The GDC should stop acting as a complaints service
Someone in authority should tell the GDC to stick to its job, says Michael Watson.
Last week this site published an excellent article by Jeff Sherer, where he said that ‘the GDC should only investigate the initial complaint and not sift through clinical records to find something to stick’.
I couldn’t agree more, but the more I thought about it the more I asked the question: ‘What is the GDC? A regulator? Or a complaints service?’
As a young dentist put it to me last night, if you don’t like your meal you complain to the restaurant, not local trading standards.
That way you get redress, an apology and maybe something knocked off you bill.
If my train is late, I can claim compensation, and from this summer it can be paid in cash rather than a voucher.
The Office of Rail Regulation (ORR) has shown the way that a regulator should work.
At the end of last year it urged all passengers who have been affected by significant travel disruption to claim the compensation they are entitled to.

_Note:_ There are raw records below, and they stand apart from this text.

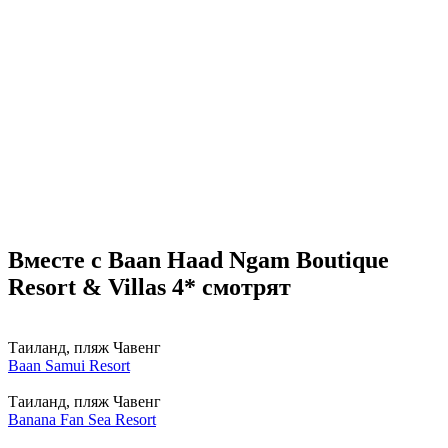
Вместе с Baan Haad Ngam Boutique
Resort & Villas 4* смотрят
Таиланд, пляж Чавенг
Baan Samui Resort
Таиланд, пляж Чавенг
Banana Fan Sea Resort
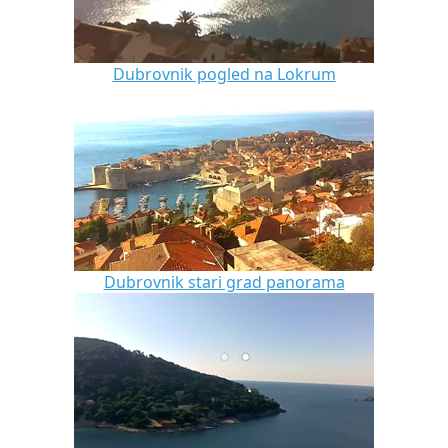
Dubrovnik pogled na Lokrum
Dubrovnik stari grad panorama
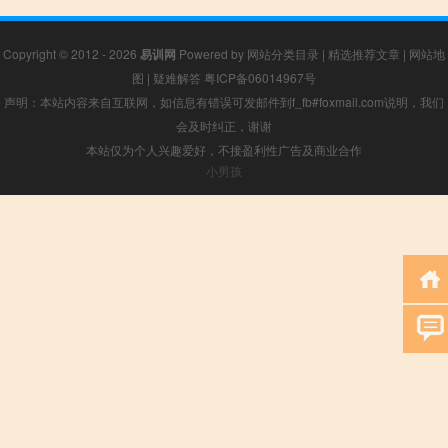
Copyright © 2012 - 2026
易训网
Powered by
网站分类目录
|
精选推荐文章
|
网站地
图
|
疑难解答
粤ICP备06014967号
声明：本站内容来自互联网，如信息有错误可发邮件到f_fb#foxmail.com说明，我们
会及时纠正，谢谢
本站仅为个人兴趣爱好，不接盈利性广告及商业合作
小男孩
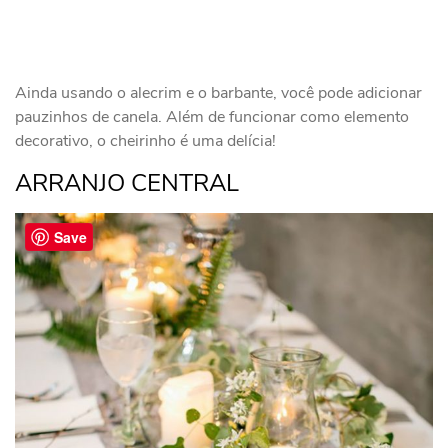
Ainda usando o alecrim e o barbante, você pode adicionar
pauzinhos de canela. Além de funcionar como elemento
decorativo, o cheirinho é uma delícia!
ARRANJO CENTRAL
Save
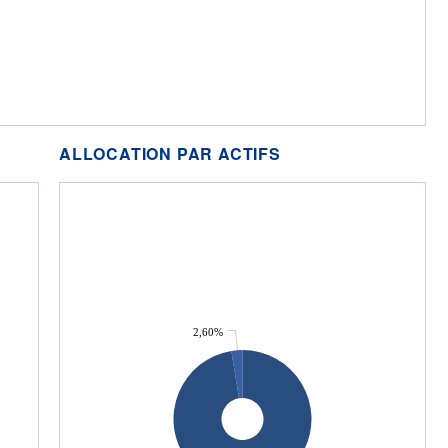
ALLOCATION PAR ACTIFS
2,60%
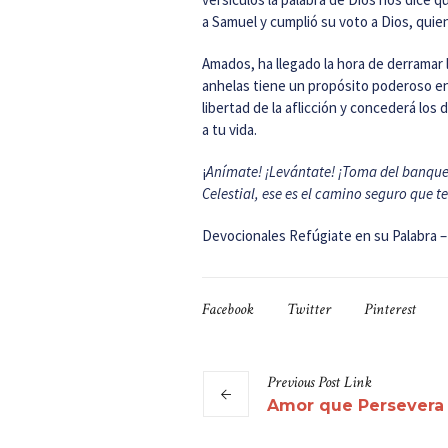
a Samuel y cumplió su voto a Dios, qui
Amados, ha llegado la hora de derramar l
anhelas tiene un propósito poderoso en D
libertad de la aflicción y concederá lo
a tu vida.
¡
Anímate! ¡Levántate! ¡Toma del banquet
Celestial, ese es el camino seguro que te
Devocionales Refúgiate en su Palabra 
Facebook
Twitter
Pinterest
Previous
Post
Link
Amor que Persevera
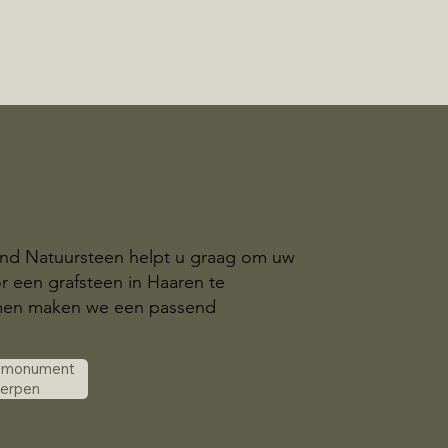
and Natuursteen helpt u graag om uw
r een grafsteen in Haaren te
amen maken we een passend
k monument
werpen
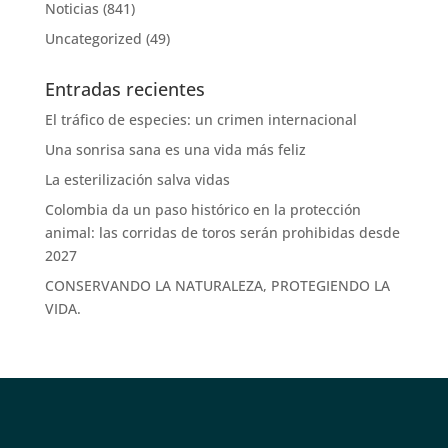
Noticias
(841)
Uncategorized
(49)
Entradas recientes
El tráfico de especies: un crimen internacional
Una sonrisa sana es una vida más feliz
La esterilización salva vidas
Colombia da un paso histórico en la protección
animal: las corridas de toros serán prohibidas desde
2027
CONSERVANDO LA NATURALEZA, PROTEGIENDO LA
VIDA.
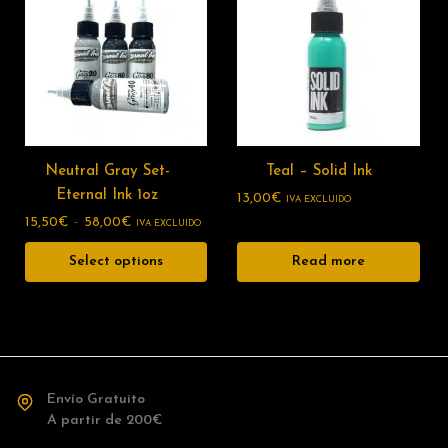
Neutral Gray Set-
Teal – Solid Ink
Eternal Ink 1oz
13,00
€
IVA EXCLUIDO
15,50
€
–
58,00
€
IVA EXCLUIDO
Select options
Read more
Envío Gratuito
A partir de 200€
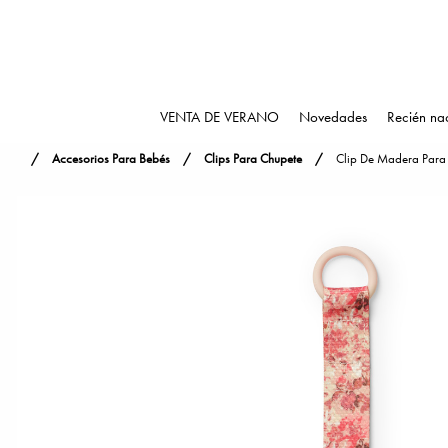
VENTA DE VERANO
Novedades
Recién na
Accesorios Para Bebés
Clips Para Chupete
Clip De Madera Para 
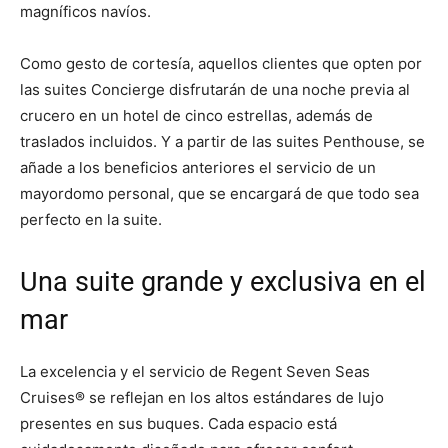
magníficos navíos.
Como gesto de cortesía, aquellos clientes que opten por
las suites Concierge disfrutarán de una noche previa al
crucero en un hotel de cinco estrellas, además de
traslados incluidos. Y a partir de las suites Penthouse, se
añade a los beneficios anteriores el servicio de un
mayordomo personal, que se encargará de que todo sea
perfecto en la suite.
Una suite grande y exclusiva en el
mar
La excelencia y el servicio de Regent Seven Seas
Cruises® se reflejan en los altos estándares de lujo
presentes en sus buques. Cada espacio está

Note that the Office of Rail Regulation encouraged passengers to complain not to it, but to the rail companies who were responsible.
So, yes, the GDC should encourage patients to complain, but they should be directed to the practice, whose job it is to investigate the complaint and provide redress.
In saying this I am supporting the Law Commissions who, in its recent report, considered whether regulatory bodies should have the power to establish or finance a consumer complaints service.
The Law Commissions concluded that ‘it would not be appropriate for regulatory bodies to have the power to run their own consumer complaints services as it would create a potential conflict of interest with their regulatory functions’.
It continued by saying it was a different matter if regulators had the power to finance a consumer complaints service provided, however, that the service was run by ‘an independent organisation’.
This is, of course the position of the Dental Complaints Service, which resolves problems in a much more efficient way than the GDC’s fitness to practise route.
The Law Commissions considered this approach would allow the regulatory bodies to concentrate on their core regulatory functions, ie dealing with those dentists whose conduct is a danger to their patients.
Rise in complaints
Complaints are rising; the latest NHS figures for Family Health Services (GPs and dental) showed a total of 84,511 received.
Of these less than 10% (7,754) were dental, and in the hospital service, of the 120,778 complaints received, only 837 were dental.
So why are dentists paying their regulator twice as much as doctors do?
Because our regulator, the GDC, is acting as a complaints service, something it’s not supposed to do.
It’s about time someone in authority told the GDC to stick to its job.